Although a plethora of prospective studies have been undertaken to assess the relation between UAE and ovarian function by using hormonal assays and ultrasound measurements, only three of these were comparative studies comparing UAE to surgical treatments such as myomectomy or Hysterectomy. These studies show no differences in FSH level between the treatment groups (Salazar et al. 2013; Healey et al. 2004; Hovsepian et al. 2006; Tropeano et al. 2010). Two studies including the randomized EMMY trial comparing UAE to hysterectomy showed, however, a decrease in anti-mullerian-hormone (AMH), a marker which is cycle independent and considered more sensitive to test the extent of ovarian reserve (Healey et al. 2004; Hehenkamp et al. 2007).
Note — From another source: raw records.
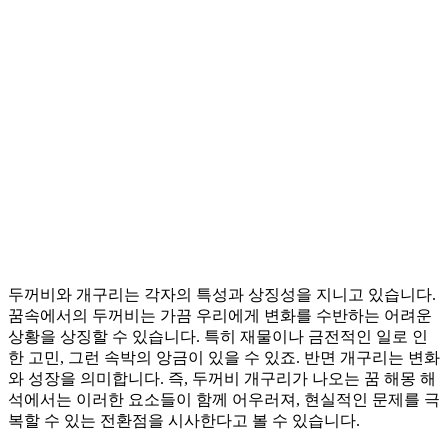
두꺼비와 개구리는 각자의 특성과 상징성을 지니고 있습니다.
꿈속에서의 두꺼비는 가끔 우리에게 변화를 수반하는 어려운
상황을 상징할 수 있습니다. 특히 재물이나 금전적인 일로 인
한 고민, 그런 속박의 앙금이 있을 수 있죠. 반면 개구리는 변화
와 성장을 의미합니다. 즉, 두꺼비 개구리가 나오는 꿈 해몽 해
석에서는 이러한 요소들이 함께 어우러져, 현실적인 문제를 극
복할 수 있는 전환점을 시사한다고 볼 수 있습니다.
Ovarian reserve is a term used to describe the functional potential of the ovary and reflects the number and quality of oocytes within it. To evaluate the extent of ovarian reserve reduction, day three FSH is of limited value since it is an indirect marker, reflecting the hormonal balance between the ovaries and the hypothalamo-pituitary axis and large intercycle variations in basal FSH occur (Maheshwari et al. 2006).